I mean, I had a girlfriend in high school, who referred to me as having a pure sex voice. [audience chuckles] Later still, when I became a pastor and I would start preaching on Sunday mornings, “Yeah, baby. [audience laughter] Jesus going to love you just right.” [audience laughter] Unfortunately for me, towards the end of my seventh-grade year, I realized that at just over six feet tall and with Barry White's voice, that there was no group of women anywhere on the planet that would accept me as one of their own. I also realized that I had zero chance of ever walking into a ladies' room without being hit with purses and shrieks of terror. As soon as I had that realization, I no longer had hope, which brings me to act 3.

 

When the curtain goes up on act 3, it finds me sitting alone in my bedroom after school. I am surrounded by the contents of my stash, and I have an X-ACTO knife in one hand, and an upturned wrist, and I am crying. I am crying big embarrassing sobs, just tears running down my cheeks, because I don't want to die. And that realization in that moment is perfect. Like, that is exactly what you want in that moment. I don't want to die, but at the same time, I did not know how to go on living.
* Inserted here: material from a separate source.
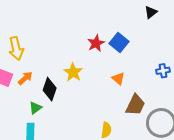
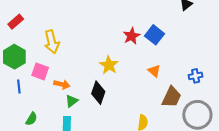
blue cross: (163, 71) -> (196, 76), moved
orange arrow: (25, 78) -> (62, 84), moved, turned 56
black diamond: (50, 89) -> (98, 93), moved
I knew that something had to change and I didn't know what it could be, I didn't know how to make that change. 

 

And I ended up in the next 20 minutes making a bargain with myself. And the bargain was this that only part of me was going to die that night. Only the best part of me. Only the part of me that people liked, only the part of me that contained joy, only the part of me that was feminine. She got bound up, and buried alive deep in the back of my mind where even the most dedicated therapist would never, ever find her. I wiped away the tears and I bucked up and I endured for almost 20 more years until one day when I realized that I could no longer keep up my side of the bargain that I had made with myself that day, and that I no longer had to. Be well, Milwaukee.